Humility enables compassion. Compassion both provides motivation for and maximises the return on technical practices. Humility pairs well with courage, helps us keep things simple, and makes feedback valuable.
Humility enables Compassion
Humility helps you respect the people you’re working with and see what they bring. We can’t genuinely respect them if we’re feeling superior; if we think we have all the answers.
If we have compassion for our teammates (and ourselves) we will desire to minimise their suffering.
We will want to avoid inflicting difficult merges on anyone. We will want to avoid wasting their time, or forcing them to re-work; having been surprised by our changes. The practice of Continuous Integration can come from the desire to minimise suffering in this way.
We will want those who come after us in the future to be able to understand our work—understand the important behaviour and decisions we made. We’ll want them to have the best safety net possible. Tests and living documentation such as ADRs can come from this desire.
We’d desire the next person to have the easiest possible job to change or build upon what we’ve started, regardless of their skill and knowledge. Simplicity and YAGNI can come from this desire.
Humility and compassion can drive us to be curious: what are the coding and working styles and preferences of our team mates? What’s the best way to collaborate to maximise my colleagues’ effectiveness?
Without compassion we might write code that is easiest for ourselves to understand—using our preferred idioms and style without regard for how capable the rest of the team is to engage with it.
Without humility our code might show off our cleverness.
Humility to keep things simple
To embrace simplicity we have to admit that we might be wrong about what we’ll need in the future.
Humility helps us acknowledge that we will find this harder and harder to maintain in the future. Even if we’re still part of the team. We all have limited capacity to deal with complexity.
We need humility to realise we will likely be wrong about what we’ll need in the future. We’ll have courage to try to predict our direction, but strive for the simplest possible code to support what we have now.

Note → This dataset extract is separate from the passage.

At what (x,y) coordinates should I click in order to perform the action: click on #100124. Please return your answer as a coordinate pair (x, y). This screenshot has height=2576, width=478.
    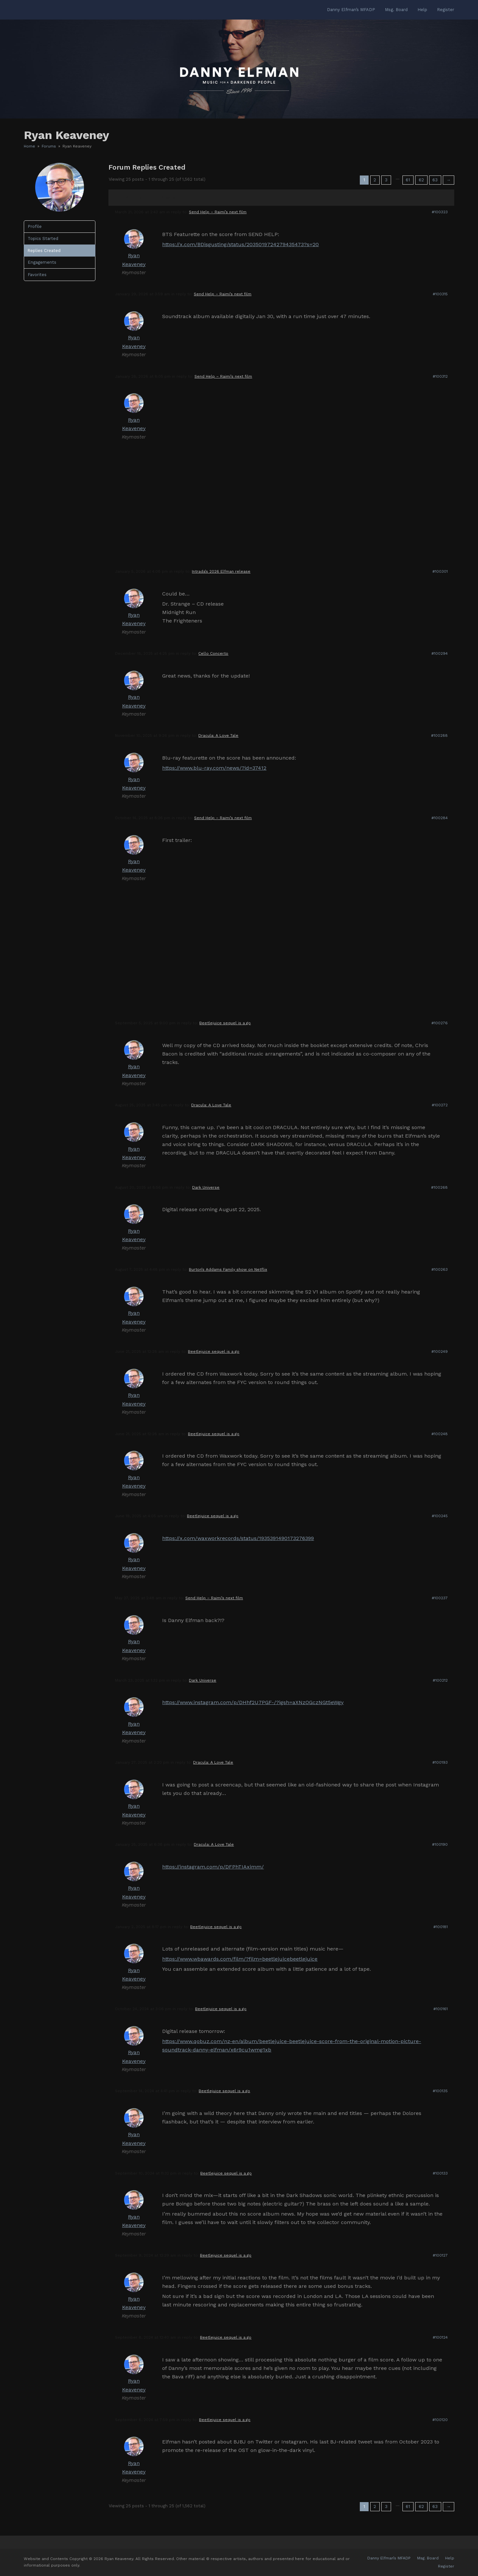
    Looking at the image, I should click on (440, 2337).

This will make it easier for whomever must change it when we realise how we’re wrong.
Humility to value feedback
To value feedback we have to admit that we might be wrong
Why pair program if you already know what is best and have nothing to learn from others? They’ll just slow you down!
Why talk with the customer regularly to understand their needs. We’re the experts!
Why do user testing, anybody could use this!
So many tech practices are about getting feedback fast so we can iterate on code, on product, and on our team ways of working. Humility helps us accept that we can be better.
Letting design emerge from the tests with TDD requires the humility to accept that we might not have the best design already in mind. We can’t have foreseen all the interactions with the rest of the code and necessary behaviours.
Humility maximises blamelessness and learning opportunities. We talk about blameless post incident reviews and retrospectives: focusing on understanding and learning from things that happen. Even if we don’t outwardly blame those involved it’s easy to feel slightly superior: that there’s no way we would have made the mistake that triggered the incident. A humble participant would have more compassion for those involved. A humble participant would see that they are themselves part of the system of people that has resulted in this outcome. There is always something to learn about the consequences of our own actions and inactions.
Humility pairs well with Courage
Courage is not overconfidence. Courage is not fearlessness. Courage is being able to do something even though it might be hard or scary.
With humility we know we are fallible and may be wrong. We courageously seek out feedback to learn as early as possible.
Deploying changes to production always carries certain risk; even with safety nets like tests and canary deploys. (Delaying deploys creates even more risk).
An overconfident person might avoid deploying to production until they’re finished with a large chunk of work. After all, they know what they’re doing! Figuring out how to break it down into separately deployable chunks will take more time and be inefficient.
A fearless person might fire and forget changes into production. This is a safe change after all. Click deploy; go to the pub!
A humble person on the other hand understands they’re working with a complex system; bigger than they can fit in their head. They understand that they can’t be certain of the results of their change, no matter the precautions they’ve taken. Having courage to deploy anyway. Acting to observe reality and find out whether their fallible prediction was correct.